From: Wedson Almeida Filho <walmeida@microsoft.com>

Signed-off-by: Wedson Almeida Filho <walmeida@microsoft.com>
---
 rust/helpers.c           |   6 ++
 rust/kernel/error.rs     |   2 -
 rust/kernel/fs.rs        |   1 +
 rust/kernel/fs/dentry.rs | 137 +++++++++++++++++++++++++++++++++++++++
 4 files changed, 144 insertions(+), 2 deletions(-)

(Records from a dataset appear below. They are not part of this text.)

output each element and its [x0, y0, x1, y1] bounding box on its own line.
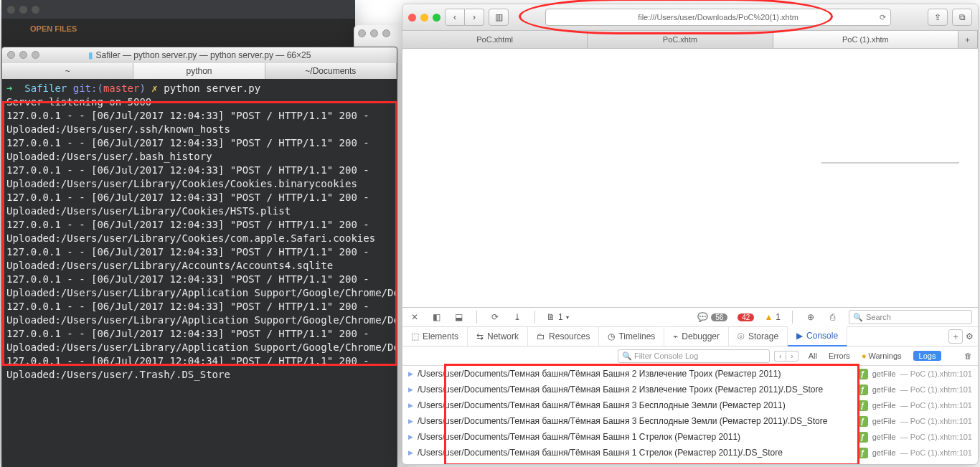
- forward-button[interactable]: ›: [465, 9, 484, 26]
- prompt-arrow-icon: ➜: [6, 82, 12, 94]
- filter-all[interactable]: All: [809, 352, 817, 360]
- gear-icon[interactable]: ⚙: [966, 331, 974, 341]
- tab-elements[interactable]: ⬚Elements: [402, 327, 468, 346]
- storage-icon: ⦾: [738, 331, 745, 341]
- devtools-search[interactable]: 🔍Search: [849, 310, 972, 324]
- source-link[interactable]: — PoC (1).xhtm:101: [900, 448, 972, 457]
- print-icon[interactable]: ⎙: [826, 311, 839, 324]
- log-bullet-icon: ▶: [408, 449, 413, 456]
- filter-logs[interactable]: Logs: [913, 351, 942, 361]
- network-icon: ⇆: [476, 331, 484, 341]
- safari-tab[interactable]: PoC.xhtml: [402, 31, 588, 48]
- devtools-tabs: ⬚Elements ⇆Network 🗀Resources ◷Timelines…: [402, 327, 978, 346]
- tab-timelines[interactable]: ◷Timelines: [599, 327, 664, 346]
- editor-titlebar[interactable]: [1, 0, 355, 19]
- warning-count[interactable]: ▲1: [764, 312, 781, 322]
- terminal-titlebar[interactable]: ▮ Safiler — python server.py — python se…: [2, 47, 397, 63]
- filter-errors[interactable]: Errors: [829, 352, 850, 360]
- tab-debugger[interactable]: ⌁Debugger: [664, 327, 729, 346]
- terminal-body[interactable]: ➜ Safiler git:(master) ✗ python server.p…: [2, 79, 397, 385]
- tabs-button[interactable]: ⧉: [952, 9, 972, 26]
- address-bar[interactable]: file:///Users/user/Downloads/PoC%20(1).x…: [545, 9, 891, 26]
- error-count[interactable]: 42: [738, 313, 754, 321]
- terminal-tab[interactable]: ~/Documents: [265, 63, 397, 79]
- console-message: /Users/user/Documents/Темная башня/Тёмна…: [418, 385, 853, 395]
- prev-button[interactable]: ‹: [774, 351, 786, 362]
- add-tab-button[interactable]: ＋: [948, 329, 963, 344]
- dock-bottom-icon[interactable]: ⬓: [453, 311, 465, 324]
- warning-icon: ▲: [764, 312, 773, 322]
- safari-traffic-lights[interactable]: [408, 14, 440, 22]
- console-row[interactable]: ▶/Users/user/Documents/Темная башня/Тёмн…: [402, 445, 978, 461]
- devtools-toolbar: ✕ ◧ ⬓ ⟳ ⤓ 🗎1 ▾ 💬56 42 ▲1 ⊕ ⎙ 🔍Search: [402, 308, 978, 327]
- doc-count[interactable]: 🗎1 ▾: [547, 312, 569, 322]
- safari-content: [402, 49, 978, 307]
- inspect-icon[interactable]: ⊕: [804, 311, 816, 324]
- safari-tab[interactable]: PoC (1).xhtm: [773, 31, 958, 48]
- filter-warnings[interactable]: ●Warnings: [862, 352, 902, 360]
- chat-icon: 💬: [697, 312, 708, 322]
- function-badge: ƒ: [857, 369, 868, 379]
- function-badge: ƒ: [857, 400, 868, 411]
- clock-icon: ◷: [608, 331, 615, 341]
- log-bullet-icon: ▶: [408, 418, 413, 425]
- trash-icon[interactable]: 🗑: [964, 352, 972, 360]
- chevron-right-icon: ›: [473, 12, 476, 22]
- tabs-icon: ⧉: [959, 12, 966, 22]
- reload-icon[interactable]: ⟳: [489, 311, 501, 324]
- source-link[interactable]: — PoC (1).xhtm:101: [900, 433, 972, 441]
- log-count[interactable]: 💬56: [697, 312, 727, 322]
- function-name: getFile: [872, 401, 896, 410]
- source-link[interactable]: — PoC (1).xhtm:101: [900, 369, 972, 378]
- new-tab-button[interactable]: ＋: [958, 31, 978, 48]
- console-icon: ▶: [796, 331, 803, 341]
- source-link[interactable]: — PoC (1).xhtm:101: [900, 417, 972, 425]
- function-name: getFile: [872, 433, 896, 441]
- sidebar-button[interactable]: ▥: [489, 9, 509, 26]
- dock-side-icon[interactable]: ◧: [430, 311, 443, 324]
- console-row[interactable]: ▶/Users/user/Documents/Темная башня/Тёмн…: [402, 429, 978, 445]
- safari-window: ‹ › ▥ file:///Users/user/Downloads/PoC%2…: [402, 4, 979, 465]
- function-badge: ƒ: [857, 432, 868, 443]
- editor-traffic-lights[interactable]: [7, 6, 39, 14]
- chevron-left-icon: ‹: [453, 12, 456, 22]
- console-row[interactable]: ▶/Users/user/Documents/Темная башня/Тёмн…: [402, 413, 978, 429]
- filter-input[interactable]: 🔍Filter Console Log: [618, 349, 770, 363]
- terminal-tab[interactable]: python: [133, 63, 265, 79]
- console-filter-bar: 🔍Filter Console Log ‹› All Errors ●Warni…: [402, 346, 978, 366]
- terminal-tab[interactable]: ~: [2, 63, 133, 79]
- tab-resources[interactable]: 🗀Resources: [528, 327, 599, 346]
- source-link[interactable]: — PoC (1).xhtm:101: [900, 385, 972, 394]
- terminal-tabs: ~ python ~/Documents: [2, 63, 397, 79]
- terminal-title: Safiler — python server.py — python serv…: [96, 50, 311, 60]
- folder-icon: ▮: [88, 50, 93, 60]
- search-icon: 🔍: [853, 313, 863, 322]
- safari-tab[interactable]: PoC.xhtm: [588, 31, 773, 48]
- share-button[interactable]: ⇪: [928, 9, 948, 26]
- tab-console[interactable]: ▶Console: [788, 326, 847, 346]
- function-name: getFile: [872, 417, 896, 425]
- terminal-traffic-lights[interactable]: [7, 51, 39, 59]
- console-row[interactable]: ▶/Users/user/Documents/Темная башня/Тёмн…: [402, 397, 978, 413]
- content-divider: [821, 162, 959, 164]
- console-row[interactable]: ▶/Users/user/Documents/Темная башня/Тёмн…: [402, 382, 978, 397]
- source-link[interactable]: — PoC (1).xhtm:101: [900, 401, 972, 410]
- console-row[interactable]: ▶/Users/user/Documents/Темная башня/Тёмн…: [402, 366, 978, 382]
- tab-storage[interactable]: ⦾Storage: [729, 327, 788, 346]
- reload-icon[interactable]: ⟳: [880, 13, 886, 22]
- console-message: /Users/user/Documents/Темная башня/Тёмна…: [418, 416, 853, 426]
- tab-network[interactable]: ⇆Network: [468, 327, 528, 346]
- back-button[interactable]: ‹: [445, 9, 465, 26]
- log-bullet-icon: ▶: [408, 402, 413, 409]
- download-icon[interactable]: ⤓: [511, 311, 523, 324]
- plus-icon: ＋: [963, 34, 971, 45]
- close-icon[interactable]: ✕: [408, 311, 420, 324]
- bug-icon: ⌁: [673, 331, 678, 341]
- background-traffic-lights[interactable]: [354, 25, 405, 42]
- console-rows: ▶/Users/user/Documents/Темная башня/Тёмн…: [402, 366, 978, 461]
- function-name: getFile: [872, 369, 896, 378]
- console-message: /Users/user/Documents/Темная башня/Тёмна…: [418, 400, 853, 410]
- function-name: getFile: [872, 385, 896, 394]
- next-button[interactable]: ›: [786, 351, 798, 362]
- function-badge: ƒ: [857, 385, 868, 395]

 create mode 100644 rust/kernel/fs/dentry.rs

diff --git a/rust/helpers.c b/rust/helpers.c
index c697c1c4c9d7..c7fe6917251e 100644
--- a/rust/helpers.c
+++ b/rust/helpers.c
@@ -165,6 +165,12 @@ struct file *rust_helper_get_file(struct file *f)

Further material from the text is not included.